*** Data provided Section Begins ***

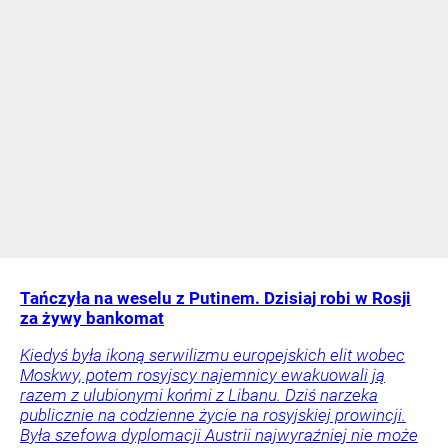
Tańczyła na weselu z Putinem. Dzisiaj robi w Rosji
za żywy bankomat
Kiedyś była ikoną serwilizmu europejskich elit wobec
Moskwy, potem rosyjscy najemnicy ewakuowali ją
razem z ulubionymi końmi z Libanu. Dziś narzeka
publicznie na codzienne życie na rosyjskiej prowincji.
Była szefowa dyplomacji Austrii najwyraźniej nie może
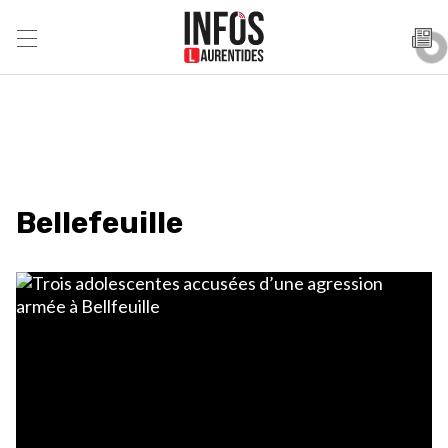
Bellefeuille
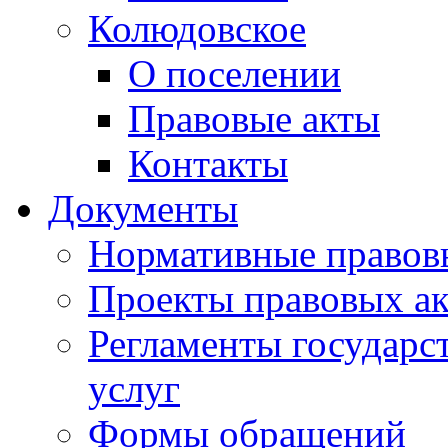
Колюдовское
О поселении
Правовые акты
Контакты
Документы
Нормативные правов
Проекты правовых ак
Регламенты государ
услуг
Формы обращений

*** Data provided Section Ends ***
*** Data provided Section Begins ***

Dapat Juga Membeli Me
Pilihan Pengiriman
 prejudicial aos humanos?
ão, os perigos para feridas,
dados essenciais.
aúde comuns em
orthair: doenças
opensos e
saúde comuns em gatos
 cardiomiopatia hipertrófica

*** Data provided Section Ends ***
*** Data provided Section Begins ***

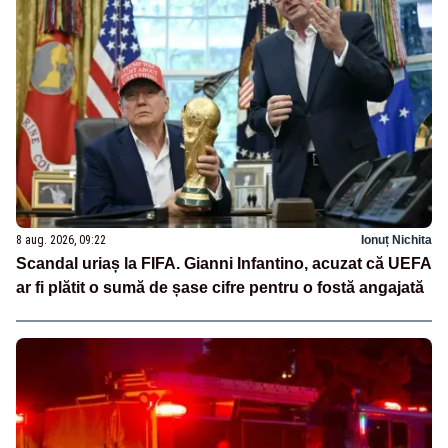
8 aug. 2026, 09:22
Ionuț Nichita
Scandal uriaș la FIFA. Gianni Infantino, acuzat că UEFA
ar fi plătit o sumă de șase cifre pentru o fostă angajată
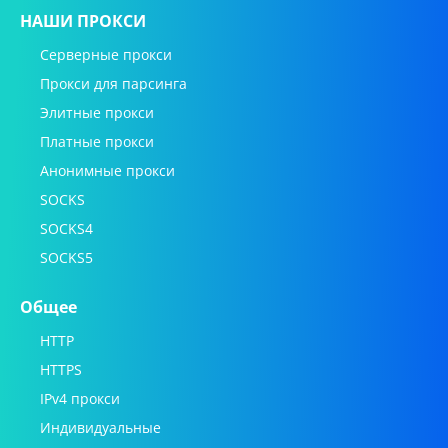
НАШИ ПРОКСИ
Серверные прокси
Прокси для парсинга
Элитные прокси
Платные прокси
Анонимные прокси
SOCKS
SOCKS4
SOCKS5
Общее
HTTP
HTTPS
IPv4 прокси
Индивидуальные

*** Data provided Section Ends ***

* Exercise instructions: In the records above, everything from the line with "8 aug. 2026, 09:22" down to the line with "Индивидуальные" must be duplicated exactly, both lines kept. Leave no pictures in.

* Response below:
8 aug. 2026, 09:22
Ionuț Nichita
Scandal uriaș la FIFA. Gianni Infantino, acuzat că UEFA
ar fi plătit o sumă de șase cifre pentru o fostă angajată
НАШИ ПРОКСИ
Серверные прокси
Прокси для парсинга
Элитные прокси
Платные прокси
Анонимные прокси
SOCKS
SOCKS4
SOCKS5
Общее
HTTP
HTTPS
IPv4 прокси
Индивидуальные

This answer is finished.